Hamburg. Hamburger Musiker veröffentlicht Autobiografie „Ich hab das Paradies gesehen“ und liest daraus beim Harbour Front Literaturfestival.
„Sie hatte einen schlanken Hals und einen wundervoll geschwungenen Körper. In meiner Phantasie sah ich uns bereits in verzückter Umarmung abenteuerliche Verrenkungen anstellen“, schreibt Achim Reichel über sein erstes Mal. Allerdings: Gemeint ist keine Frau, sondern eine Gitarre. Die, mit der alles anfing: Seine Karriere, die nun schon fast 60 Bühnenjahre währt, die ihn um die ganze Welt führte und bis an die Spitze der Charts.

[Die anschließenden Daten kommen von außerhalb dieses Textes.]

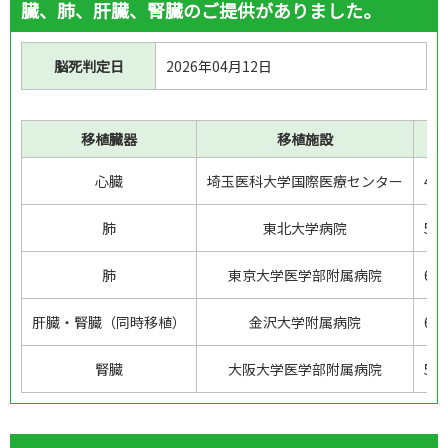
臓、肺、肝臓、腎臓のご提供がありました。
脳死判定日
2026年04月12日
移植臓器
移植施設
年
心臓
埼玉医科大学国際医療センター
4
肺
東北大学病院
5
肺
東京大学医学部附属病院
6
肝臓・腎臓（同時移植）
金沢大学附属病院
6
腎臓
大阪大学医学部附属病院
5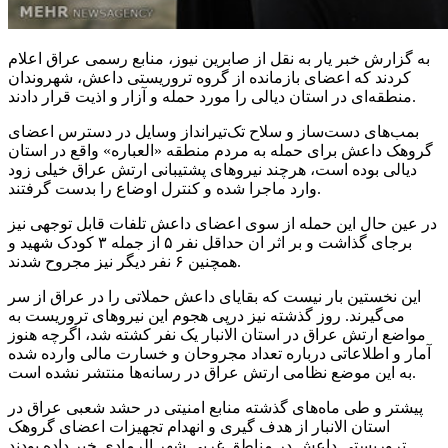
به گزارش خبر یار به نقل از صابرین نیوز، منابع رسمی عراق اعلام
کردند که اعضای بازمانده از گروه تروریستی داعش، شهروندان
را مورد حمله و آزار و اذیت قرار دادند.
منطقه‌ای در استان
دیالی
بمب‌های دست‌ساز و سلاح تک‌تیرانداز وسایل در دسترس اعضای
گروهک داعش برای حمله به مردم منطقه «
العباره
» واقع در استان
دیالی
بوده است، هرچند نیروهای پشتیبانی ارتش عراق خیلی زود
گرفتند.
وارد ماجرا شده و کنترل اوضاع را
بدست
در عین حال این حمله از سوی اعضای داعش تلفات قابل توجهی نیز
برجای گذاشت و بر اثر
ان
حداقل نفر ۵ از جمله ۳ کودک شهید و
همچنین ۶ نفر دیگر نیز مجروح شدند.
این نخستین بار نیست که بقایای داعش حملاتی را در عراق از سر
می‌گیرند. روز گذشته نیز
درپی
هجوم این نیروهای تروریست به
مواضع ارتش عراق در استان
الانبار
یک نفر کشته شد، اگرچه هنوز
آمار و اطلاعاتی درباره تعداد مجروحان و خسارت مالی وارده شده
به این موضع نظامی ارتش عراق در رسانه‌ها منتشر نشده است.
پیشتر
و طی ماه‌های گذشته منابع امنیتی در
حشد
شعبی عراق در
استان
الانبار
از هدف
گیری
و انهدام تجهیزات اعضای گروهک
خبر داده بودند.
تروریستی داعش در مناطق غربی شهر
الرمادی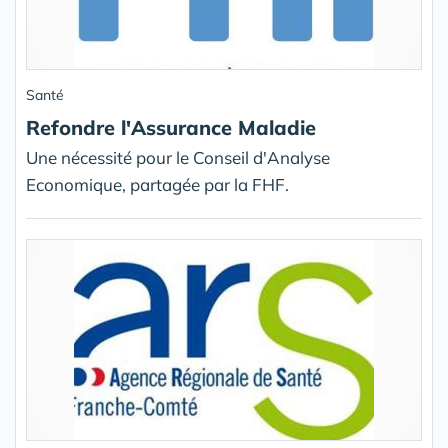
Santé
Refondre l'Assurance Maladie
Une nécessité pour le Conseil d'Analyse
Economique, partagée par la FHF.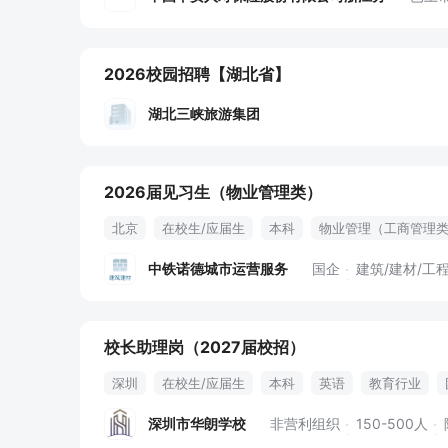
2026校园招聘
【湖北省】
湖北三峡旅游集团
2026届见习生（物业管理类）
北京
在校生/应届生
本科
物业管理（工商管理
中铁诺德城市运营服务
国企
建筑/建材/工
校长助理岗（2027届校招）
深圳
在校生/应届生
本科
英语
教育行业
深圳市华朗学校
非营利组织
150-500人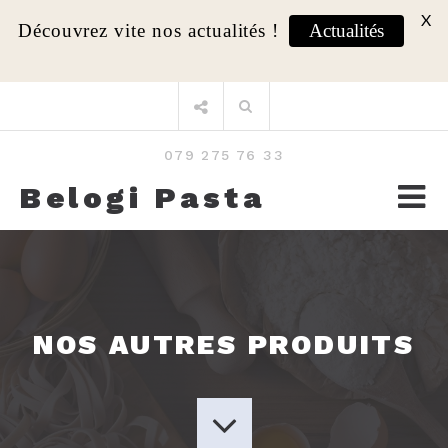
X
Découvrez vite nos actualités !
Actualités
Aller
Rechercher
au
:
contenu
079 275 76 33
Belogi Pasta
NOS AUTRES PRODUITS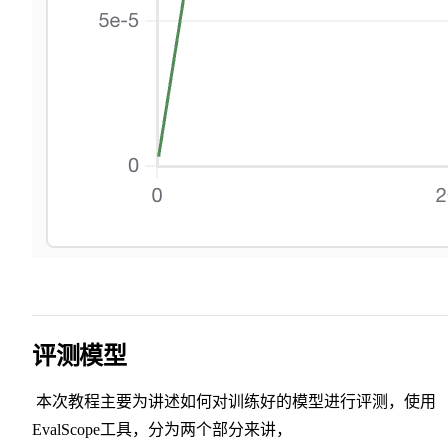
评测模型
​ 本次教程主要为讲述如何对训练好的模型进行评测，使用
EvalScope工具，分为两个部分来讲，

Ein Hamburger Jung, geboren in Wentorf, aufgewachsen auf St. Pauli, mit Blick auf Hafen und Fischmarkt. Statt in die Fußstapfen des Vaters zu treten und zur See zu fahren, wählte Reichel, infiziert vom Rock ‘n’ Roll eines Bill Haley und Little Richard, die Musik. Wie es dazu kam und was daraus bis heute wurde, erzählt er nun in seiner Autobiografie „Ich hab das Paradies gesehen“, die er am 12. und 13. September im Rahmen des Harbour Front Literaturfestivals in der Elbphilharmonie vorstellt. Beide Termine sind ausverkauft.
Später Triumph
Dabei geht es ebenso um einen Badeunfall, bei dem er als Kind fast ertrunken wäre, wie um eine Jugendstrafe, zu der er verurteilt wurde, weil er mit gezinkten Zwei-Pfennig-Münzen Zigaretten aus einem Automaten zog. Aber der Schwerpunkt liegt natürlich auf der Musik: Da ist die Zeit mit den Rattles, der erfolgreichsten deutschen Beatband, die Krautrockphase mit A.R. & Machines, die mit Goldenen Schallplatten belohnte Hinwendung zu Shantys und Volksliedern, die eigene Produzententätigkeit – und schließlich der späte Triumph, als Achim Reichel im September 2017 nach der Wiederentdeckung seiner Soundexperimente aus den 70ern im Großen Saal der Elbphilharmonie frenetisch gefeiert wurde.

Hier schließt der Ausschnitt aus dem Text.